In respect to revenues accrued from oil and gas he assured that ‘the cost of electricity, for instance, must be reduced for both business and household consumption.” (GC 26.5.21) More recently, government announced that there would be a $3 billion supplementary budget to address issues affecting indigenous communities. According to S/N editorial of 17.7.’22; ‘It sounds like an impressive sum, but what matters is how it will be distributed, and whether in practice Indigenous communities will have the input they have been promised in the plan’. In this regard, questions have been raised whether there will be a role for the recently announced Monitoring Team for Hinterland Communities (MTHC) for the 3Bln. supplementary budget. Furthermore, the populace has been assured that there will be ‘future interventions’ to address the rising cost of living and that ‘Government continues to be extremely mindful of the realities globally and the realities domestically… and will do all that it can to alleviate the situation.’

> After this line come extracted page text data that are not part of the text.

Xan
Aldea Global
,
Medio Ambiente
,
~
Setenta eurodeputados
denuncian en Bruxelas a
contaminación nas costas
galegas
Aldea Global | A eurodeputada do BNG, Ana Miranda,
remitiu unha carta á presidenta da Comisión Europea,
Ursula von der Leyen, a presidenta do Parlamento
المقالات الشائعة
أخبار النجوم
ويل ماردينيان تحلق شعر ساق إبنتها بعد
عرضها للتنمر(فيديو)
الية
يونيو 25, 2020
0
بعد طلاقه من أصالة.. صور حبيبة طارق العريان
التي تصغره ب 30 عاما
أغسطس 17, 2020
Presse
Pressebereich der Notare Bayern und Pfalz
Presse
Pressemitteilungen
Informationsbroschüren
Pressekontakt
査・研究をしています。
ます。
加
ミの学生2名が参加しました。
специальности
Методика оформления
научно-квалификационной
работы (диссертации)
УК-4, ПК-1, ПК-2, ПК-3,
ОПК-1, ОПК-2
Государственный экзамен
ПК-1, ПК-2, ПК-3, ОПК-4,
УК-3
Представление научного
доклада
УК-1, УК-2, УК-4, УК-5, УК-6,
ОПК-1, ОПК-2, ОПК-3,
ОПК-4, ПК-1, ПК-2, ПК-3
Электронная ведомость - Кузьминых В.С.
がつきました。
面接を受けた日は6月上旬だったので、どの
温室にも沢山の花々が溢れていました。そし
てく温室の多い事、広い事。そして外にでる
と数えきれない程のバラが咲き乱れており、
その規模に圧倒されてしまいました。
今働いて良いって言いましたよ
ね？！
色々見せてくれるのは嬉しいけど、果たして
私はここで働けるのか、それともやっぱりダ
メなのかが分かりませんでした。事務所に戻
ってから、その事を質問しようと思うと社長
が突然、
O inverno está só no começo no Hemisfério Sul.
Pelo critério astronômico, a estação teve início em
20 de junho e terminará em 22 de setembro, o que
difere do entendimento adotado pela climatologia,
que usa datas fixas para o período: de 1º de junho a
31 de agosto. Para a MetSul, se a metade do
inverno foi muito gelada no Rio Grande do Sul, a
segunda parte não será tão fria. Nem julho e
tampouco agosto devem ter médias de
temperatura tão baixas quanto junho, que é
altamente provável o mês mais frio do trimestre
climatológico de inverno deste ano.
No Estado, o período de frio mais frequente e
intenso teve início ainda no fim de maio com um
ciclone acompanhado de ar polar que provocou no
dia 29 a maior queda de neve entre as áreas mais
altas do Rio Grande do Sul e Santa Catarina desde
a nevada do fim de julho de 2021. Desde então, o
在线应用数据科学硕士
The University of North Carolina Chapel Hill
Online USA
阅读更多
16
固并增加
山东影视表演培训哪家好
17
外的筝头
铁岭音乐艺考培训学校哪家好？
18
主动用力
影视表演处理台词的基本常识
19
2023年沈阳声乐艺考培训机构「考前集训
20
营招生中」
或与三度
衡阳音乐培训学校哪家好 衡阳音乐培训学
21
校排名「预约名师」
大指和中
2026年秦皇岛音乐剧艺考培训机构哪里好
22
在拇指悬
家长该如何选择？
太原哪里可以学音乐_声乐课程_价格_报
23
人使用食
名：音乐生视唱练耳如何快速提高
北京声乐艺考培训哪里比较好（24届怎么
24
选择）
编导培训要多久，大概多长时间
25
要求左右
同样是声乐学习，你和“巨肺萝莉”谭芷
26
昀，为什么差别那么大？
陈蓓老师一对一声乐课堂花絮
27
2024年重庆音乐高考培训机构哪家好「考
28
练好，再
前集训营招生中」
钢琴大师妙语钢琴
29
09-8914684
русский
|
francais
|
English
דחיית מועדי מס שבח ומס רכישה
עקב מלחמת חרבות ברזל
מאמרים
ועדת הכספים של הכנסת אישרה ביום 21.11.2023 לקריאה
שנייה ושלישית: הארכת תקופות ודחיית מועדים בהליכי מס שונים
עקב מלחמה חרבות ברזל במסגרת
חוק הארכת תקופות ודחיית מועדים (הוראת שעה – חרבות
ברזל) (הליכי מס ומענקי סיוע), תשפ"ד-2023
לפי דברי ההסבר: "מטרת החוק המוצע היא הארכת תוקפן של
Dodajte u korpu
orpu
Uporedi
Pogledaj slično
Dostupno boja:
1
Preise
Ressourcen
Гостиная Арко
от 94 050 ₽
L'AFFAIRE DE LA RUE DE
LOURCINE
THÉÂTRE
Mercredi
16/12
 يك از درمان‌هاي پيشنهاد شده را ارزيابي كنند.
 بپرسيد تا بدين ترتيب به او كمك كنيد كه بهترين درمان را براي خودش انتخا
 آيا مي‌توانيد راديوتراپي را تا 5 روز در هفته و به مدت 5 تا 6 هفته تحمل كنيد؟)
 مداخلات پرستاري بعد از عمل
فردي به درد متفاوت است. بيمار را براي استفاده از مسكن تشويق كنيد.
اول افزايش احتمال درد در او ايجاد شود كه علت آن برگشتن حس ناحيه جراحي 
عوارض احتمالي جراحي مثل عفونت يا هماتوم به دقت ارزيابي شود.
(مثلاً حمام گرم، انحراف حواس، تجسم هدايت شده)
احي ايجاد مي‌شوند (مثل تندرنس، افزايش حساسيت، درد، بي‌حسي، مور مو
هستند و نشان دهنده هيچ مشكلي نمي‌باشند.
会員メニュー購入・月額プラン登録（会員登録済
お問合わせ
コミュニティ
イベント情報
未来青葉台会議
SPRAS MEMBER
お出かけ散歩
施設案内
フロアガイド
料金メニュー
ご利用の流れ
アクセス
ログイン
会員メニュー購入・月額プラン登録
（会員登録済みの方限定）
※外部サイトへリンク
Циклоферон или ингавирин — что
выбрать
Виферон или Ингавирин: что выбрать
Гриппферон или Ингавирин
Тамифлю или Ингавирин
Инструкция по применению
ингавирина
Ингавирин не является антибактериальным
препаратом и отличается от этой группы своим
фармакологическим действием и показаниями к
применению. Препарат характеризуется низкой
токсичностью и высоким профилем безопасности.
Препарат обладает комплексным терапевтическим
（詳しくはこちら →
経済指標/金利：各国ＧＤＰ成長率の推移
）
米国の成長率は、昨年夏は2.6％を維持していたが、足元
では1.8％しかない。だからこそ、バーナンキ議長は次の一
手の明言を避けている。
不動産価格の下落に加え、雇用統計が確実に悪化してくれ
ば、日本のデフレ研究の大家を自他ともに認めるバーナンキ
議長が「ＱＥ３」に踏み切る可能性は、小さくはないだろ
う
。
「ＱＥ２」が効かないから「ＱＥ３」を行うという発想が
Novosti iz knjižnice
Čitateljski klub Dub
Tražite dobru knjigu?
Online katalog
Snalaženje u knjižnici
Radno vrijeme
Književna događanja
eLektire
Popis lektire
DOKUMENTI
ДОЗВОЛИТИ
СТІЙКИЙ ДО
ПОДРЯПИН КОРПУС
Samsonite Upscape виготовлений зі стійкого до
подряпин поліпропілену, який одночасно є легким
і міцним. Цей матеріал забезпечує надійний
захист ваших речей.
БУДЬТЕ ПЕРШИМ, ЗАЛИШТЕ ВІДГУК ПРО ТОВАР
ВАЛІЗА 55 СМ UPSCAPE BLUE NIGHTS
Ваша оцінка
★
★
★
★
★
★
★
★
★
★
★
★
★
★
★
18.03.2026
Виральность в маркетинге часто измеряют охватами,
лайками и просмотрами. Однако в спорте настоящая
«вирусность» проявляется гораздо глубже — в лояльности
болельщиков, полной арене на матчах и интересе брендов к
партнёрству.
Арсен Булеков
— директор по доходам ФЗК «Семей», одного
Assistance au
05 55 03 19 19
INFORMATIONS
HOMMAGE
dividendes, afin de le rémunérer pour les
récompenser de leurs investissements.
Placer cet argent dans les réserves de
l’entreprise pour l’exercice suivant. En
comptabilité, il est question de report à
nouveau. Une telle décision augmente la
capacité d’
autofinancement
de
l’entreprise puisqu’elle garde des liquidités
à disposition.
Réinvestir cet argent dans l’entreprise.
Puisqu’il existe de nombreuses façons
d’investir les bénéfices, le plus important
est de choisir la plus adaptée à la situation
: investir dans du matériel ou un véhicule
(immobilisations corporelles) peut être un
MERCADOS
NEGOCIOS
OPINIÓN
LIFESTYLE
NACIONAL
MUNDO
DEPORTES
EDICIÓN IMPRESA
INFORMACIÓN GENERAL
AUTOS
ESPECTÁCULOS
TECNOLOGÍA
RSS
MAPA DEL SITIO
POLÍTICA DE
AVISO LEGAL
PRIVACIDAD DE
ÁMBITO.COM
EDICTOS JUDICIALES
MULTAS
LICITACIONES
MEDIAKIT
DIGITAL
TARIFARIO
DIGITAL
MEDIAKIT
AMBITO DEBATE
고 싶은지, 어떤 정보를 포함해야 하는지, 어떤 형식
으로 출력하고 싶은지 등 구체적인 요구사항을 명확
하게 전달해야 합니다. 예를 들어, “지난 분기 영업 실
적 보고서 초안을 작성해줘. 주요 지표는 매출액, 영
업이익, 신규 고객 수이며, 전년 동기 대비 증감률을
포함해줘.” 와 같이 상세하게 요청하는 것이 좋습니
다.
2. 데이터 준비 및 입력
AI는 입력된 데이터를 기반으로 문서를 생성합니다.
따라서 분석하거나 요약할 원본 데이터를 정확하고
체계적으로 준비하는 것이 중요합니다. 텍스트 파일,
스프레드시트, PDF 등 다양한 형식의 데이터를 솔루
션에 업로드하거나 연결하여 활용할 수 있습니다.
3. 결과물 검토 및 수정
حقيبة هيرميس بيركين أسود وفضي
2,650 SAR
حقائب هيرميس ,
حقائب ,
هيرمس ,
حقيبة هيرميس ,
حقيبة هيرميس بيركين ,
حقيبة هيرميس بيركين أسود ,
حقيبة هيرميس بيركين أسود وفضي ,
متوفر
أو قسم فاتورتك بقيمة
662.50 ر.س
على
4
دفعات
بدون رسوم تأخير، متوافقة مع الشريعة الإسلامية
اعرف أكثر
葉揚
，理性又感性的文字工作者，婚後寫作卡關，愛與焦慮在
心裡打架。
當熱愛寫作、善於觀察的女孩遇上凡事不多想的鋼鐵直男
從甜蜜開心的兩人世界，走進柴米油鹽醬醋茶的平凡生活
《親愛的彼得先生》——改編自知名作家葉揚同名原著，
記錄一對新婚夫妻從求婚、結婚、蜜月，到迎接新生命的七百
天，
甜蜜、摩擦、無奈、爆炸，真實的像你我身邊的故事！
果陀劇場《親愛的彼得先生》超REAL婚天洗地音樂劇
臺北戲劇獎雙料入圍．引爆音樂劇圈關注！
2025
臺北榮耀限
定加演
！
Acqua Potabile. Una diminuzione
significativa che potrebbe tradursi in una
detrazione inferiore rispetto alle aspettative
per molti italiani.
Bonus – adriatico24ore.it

The nation was told that government ‘had allocated some $5 billion in the 2022 Budget to cushion the effects of the rising cost of living.’ Retrospectively, it seemed as though government took the cue from the international financial institutions’ prognosis about a looming food crisis and activated the President’s agriculture portfolio for CARICOM. A plan for the region’s food security was hatched and in May 2022, a regional Agri-Investment Expo was realized with a view to reducing the region’s food import bill by 25 per cent by 2025. The government also sought to whip-up support for its call for the removal of non-tariff barriers for agricultural goods throughout the region. However, questions have been raised about the realization of government’s food security related target and which foods it intends to limit by 25 per cent for 2025.
25 by 2025 is obviously a political target. Its realization may require the establishment of Political and Economic Action Committee Engagement (PEACE) whose aim must be to engage at the political, private sector and agricultural levels with a view to ensuring inclusivity, cooperation and consensus in respect to the items that would be limited by 25 per cent. At the end of the day, the big question is, who will be the main beneficiaries of economic growth?